Which put me distinctly in the minority: Since the film version came out back in that bygone summer, it’s pulled down in excess of $400 million — and done a lube job on popular taste.

What’s that word again?

Soundtrack songs clogged the airwaves in late 1978: the Frankie Valli title cut, along with Newton-John’s “Hopelessly Devoted to You” and her duets with John Travolta (“You’re the One That I Want,” “Summer Nights”).

As for Travolta, a veteran of the Broadway production that inspired the hit movie: He was suddenly a matinee idol (the popular press dubbed his dimpled, duck-tailed Danny as “dreamy”).

And Newton-John as the prim Sandy Olsen: My college buddy Larry “Bug” Wooten, a Hank Jr. fan who collects Japanimation paraphernalia, maintains a crush on the pint-sized pop thrush to this day.

The film Grease came out on DVD not quite a year-and-a-half ago (should you need to, you can now still-frame Newton-John’s can-can like you never could-could before). Meanwhile, the current revival of the original musical is booked through July in venues nationwide, stopping next week in Asheville.

Because America can’t get enough of its own overblown myths, especially when those iconic tales buff out our culture’s defining rough edges, and everyone involved just struts and sings and hugs and gets the girl or guy in the end.

And in that, we’re hardly alone: In a recent poll by British TV’s popular Channel 4, Grease topped the list of the UK’s favorite musicals of all time. The Irish Examiner reported that the ’50s send-up “pipped” even The Sound of Music and The Wizard of Oz.

Oil changes

Fans of the film face some surprises upon first seeing the stage version. Some songs are different (“Grease” has never actually been the word on Broadway, for instance, while the butts-aft stage favorite “Mooning” was never bared in the movie).

The story line, too, is slightly changed. While the film is disproportionately skewed toward leather-jacketed Danny Zuko’s love for preppy Sandy Olsen, and Sandy’s tough-‘n’-sexy turn to win her bad-boy man, the touring musical is more democratic in its focus.

“In the stage production, you get to know the individual greasers [better],” Jacqueline Colmer, who plays Rizzo, noted by phone from a Texas tour stop. “It’s really more of an ensemble piece.”

More time is given, for instance, to Rizzo’s pregnancy scare with Kenickie, Danny’s best T-Bird buddy. And the film’s Sandy Olsen becomes, on stage, Sandy Dumbrowski, arriving at Rydell High not from Australia, but from a cloistered Catholic school.

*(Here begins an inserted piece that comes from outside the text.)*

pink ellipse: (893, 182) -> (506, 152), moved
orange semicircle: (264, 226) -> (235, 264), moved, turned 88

Danny’s conversion from greaser to track star to try to win Sandy’s love is also given greater play on stage, a veritable feminist coup.

“I think there’s a compromise in our show,” Colmer muses. “I don’t think it’s necessarily just the woman changing for the man.”

Rizzo is the word

Ah, Rizzo. I blame her for so very much.

Because she’s just so distinct from the rest of the Brylcreemed-and-bouffanted bunch. As portrayed in the film by Stockard Channing, Betty Rizzo is that archetypal bad girl hiding a tender, troubled heart. Her bruised maturity and filthy mouth had me chasing her, so to speak, for years.

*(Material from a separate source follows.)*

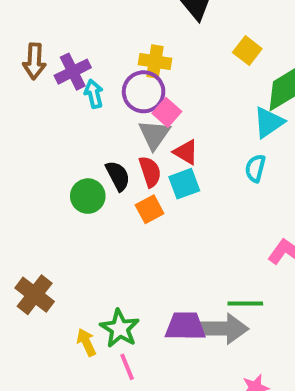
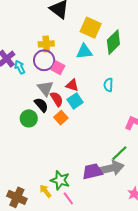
yellow square: (247, 51) -> (91, 28), size x1.5
cyan triangle: (269, 122) -> (84, 52), moved, turned 42
gray triangle: (154, 135) -> (45, 88), moved
brown cross: (35, 295) -> (17, 197), moved
green line: (245, 304) -> (119, 153), turned -30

She’s truly a hoot to play, confirms Colmer.

“Rizzo does what she needs to do, and she’s not afraid to ask, and she pretty much gets what she wants,” explains the Boston Conservatory of Music-trained singer. “She’s my kind of girl.

“People just love her.”

Which leads me, unfortunately, to reveal my own persistent affections.

Colmer is unfazed. After having played Rizzo some 400 times in the past two years, she must be used to such midlife-man true confessions.

I guess I should be grateful. The real Rizzo would have blasted me with sarcasm, then hung up.